Arriving this week on Blu-ray and DVD is the rural-set supernatural horror film, The Dark and the Wicked, from writer/director Bryan Bertino (The Strangers). 2020 has been a year of an abundance of horror streaming for me. With the ongoing pandemic, I have taken in what could possibly be considered an unhealthy amount of cinematic fear fuel. Weather it be for reviewing, for festival programming or just for entertainment purposes, I believe I have watched more new horror films this year, than any year prior. Having said that, only a select few films that have stayed with me for days after viewing them and The Dark and the Wicked is one of them.

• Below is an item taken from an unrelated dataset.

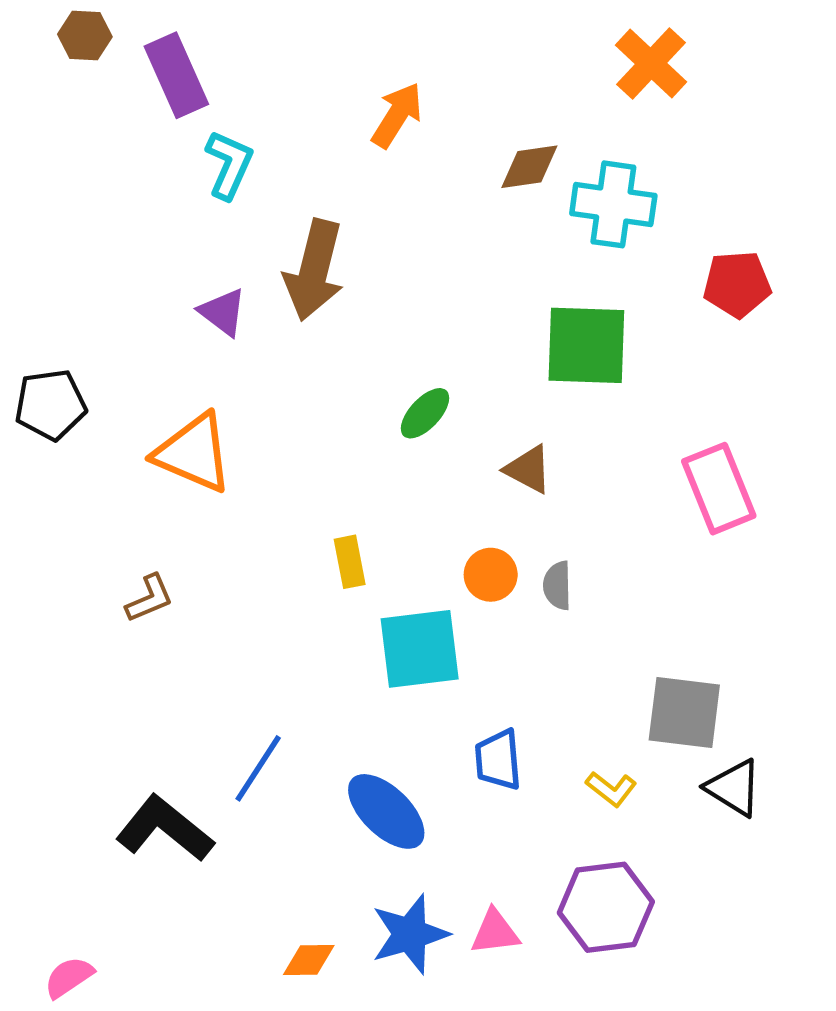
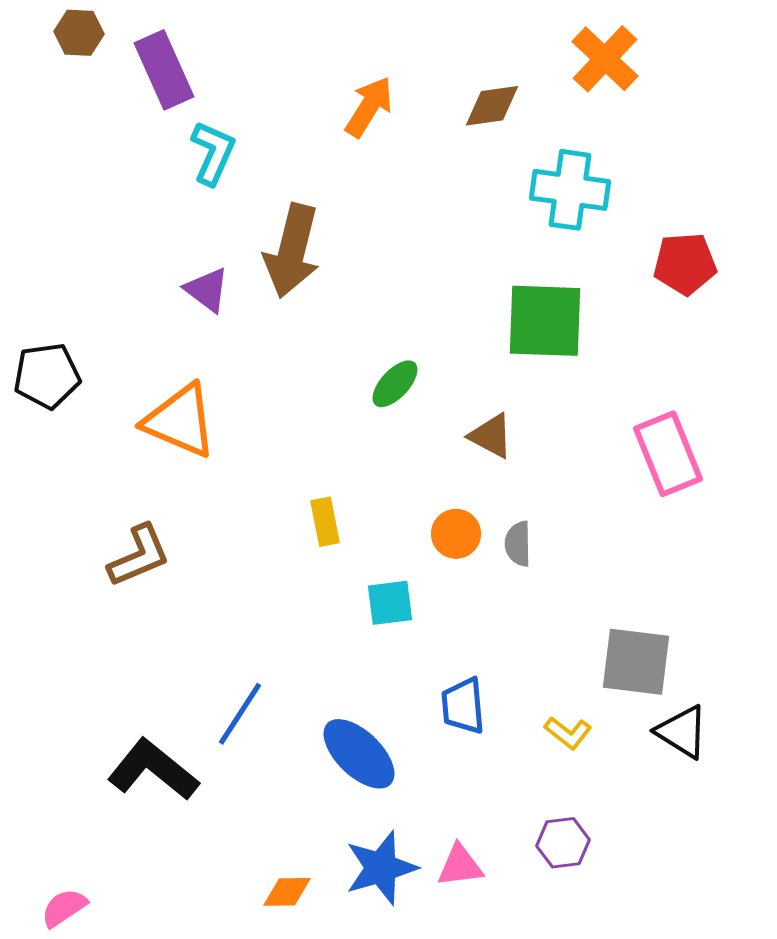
brown diamond: (529, 167) -> (492, 106), moved
brown L-shape: (149, 598) -> (139, 556), size x1.4
cyan square: (420, 649) -> (390, 603), size x0.6
purple hexagon: (606, 907) -> (563, 843), size x0.6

Louise (Marin Ireland) and her brother Michael (Michael Abbott Jr.) return to the isolated farm they grew up in where their father (Michael Zagst) is on his death bed. Louise notices that their mother (Julie Oliver-Touchstone) is behaving strangely, but it isn’t until mom slices off her own fingers in the kitchen and then hangs herself in the barn that Louise gets a sense something darker is surrounding the home. Even after the siblings are paid a visit by a somewhat sinister seeming priest (Xander Berkeley), Michael feels that Louise is overreacting. However, when they both start to see visions of the dead and the many sheep around the farm are mysteriously slaughtered, it may already be too late.
Bertino creates an eerie and haunting setting with the help of cinematographer Tristan Nyby and a fitting score by Tom Schraeder that ads to the already unsettling visuals. Although The Dark and the Wicked isn’t about jump scares, there are some truly memorable moments. One scene in which Michael looks out of a window to see his dead mother smiling and levitating over the grass is quite effective. Sometimes we don’t know what’s a dream and what’s real as well. Ireland is also superb here and it is her unraveling performance that sells it. Even at 95 minutes, this is a slow burn of a horror tale. Don’t expect things to move along quickly. Be patient and you might be rewarded.